Cyclacel Pharmaceuticals Files 8-K with Key Corporate Updates

Ticker: BGMSP · Form: 8-K · Filed: Feb 6, 2025 · CIK: 1130166

Sentiment: neutral

Topics: material-agreement, equity-sale, corporate-action

Related Tickers: CYCC

TL;DR

Cyclacel Pharma dropped an 8-K: material agreement, equity sales, and shareholder votes. Big moves ahead.

AI Summary

On February 4, 2025, Cyclacel Pharmaceuticals, Inc. entered into a material definitive agreement. The company also reported on unregistered sales of equity securities and submitted matters to a vote of security holders. Additional details regarding these events and financial statements are included in the filing.

Why It Matters

This 8-K filing signals significant corporate actions by Cyclacel Pharmaceuticals, including material agreements and equity transactions, which could impact its operational and financial standing.

Risk Assessment

Risk Level: medium — The filing indicates material definitive agreements and unregistered sales of equity, which can introduce financial and operational risks.

Key Players & Entities

FAQ

What specific material definitive agreement did Cyclacel Pharmaceuticals enter into?

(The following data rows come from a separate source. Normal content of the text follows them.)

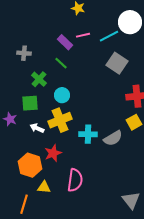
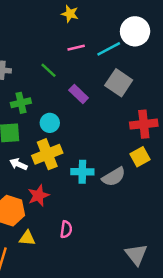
purple rectangle: (65, 42) -> (79, 94), moved
green line: (61, 63) -> (49, 70), moved
green cross: (39, 79) -> (21, 103), turned 35
pink semicircle: (75, 180) -> (66, 229), size x0.6

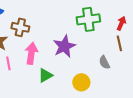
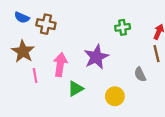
green cross: (88, 19) -> (123, 27), size x0.6
brown cross: (20, 27) -> (46, 24), moved

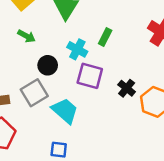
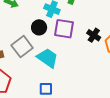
black circle: (48, 65) -> (39, 27), moved

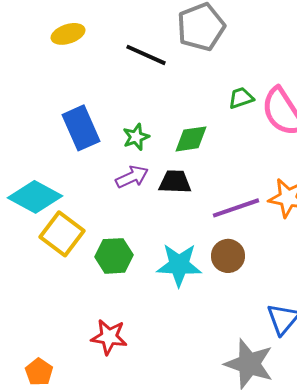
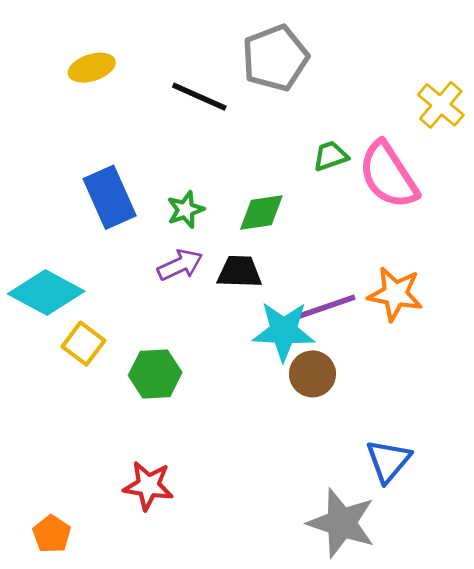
yellow square: (62, 234) -> (83, 344), size x0.7
cyan star: (179, 265) -> (284, 331), moved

The filing states that Cyclacel Pharmaceuticals, Inc. entered into a material definitive agreement on February 4, 2025, but the specific details of the agreement are not provided in the excerpt.

What type of equity securities were sold in the unregistered sale?

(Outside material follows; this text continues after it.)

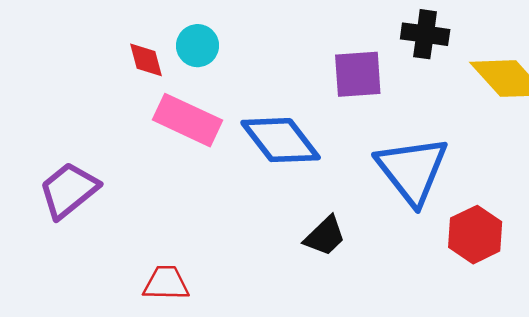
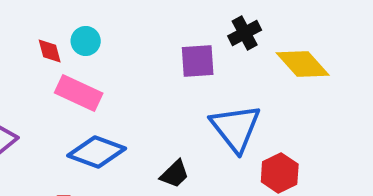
black cross: (425, 34) -> (245, 33), turned -36
blue diamond: (281, 140) -> (97, 152), moved, turned -32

The filing mentions unregistered sales of equity securities but does not specify the type of securities in the provided excerpt.

What matters were submitted to a vote of security holders?

The filing indicates that matters were submitted to a vote of security holders, but the specific matters are not detailed in this excerpt.

When was the earliest event reported in this 8-K filing?

The earliest event reported in this 8-K filing was on February 4, 2025.

What is Cyclacel Pharmaceuticals' Standard Industrial Classification code?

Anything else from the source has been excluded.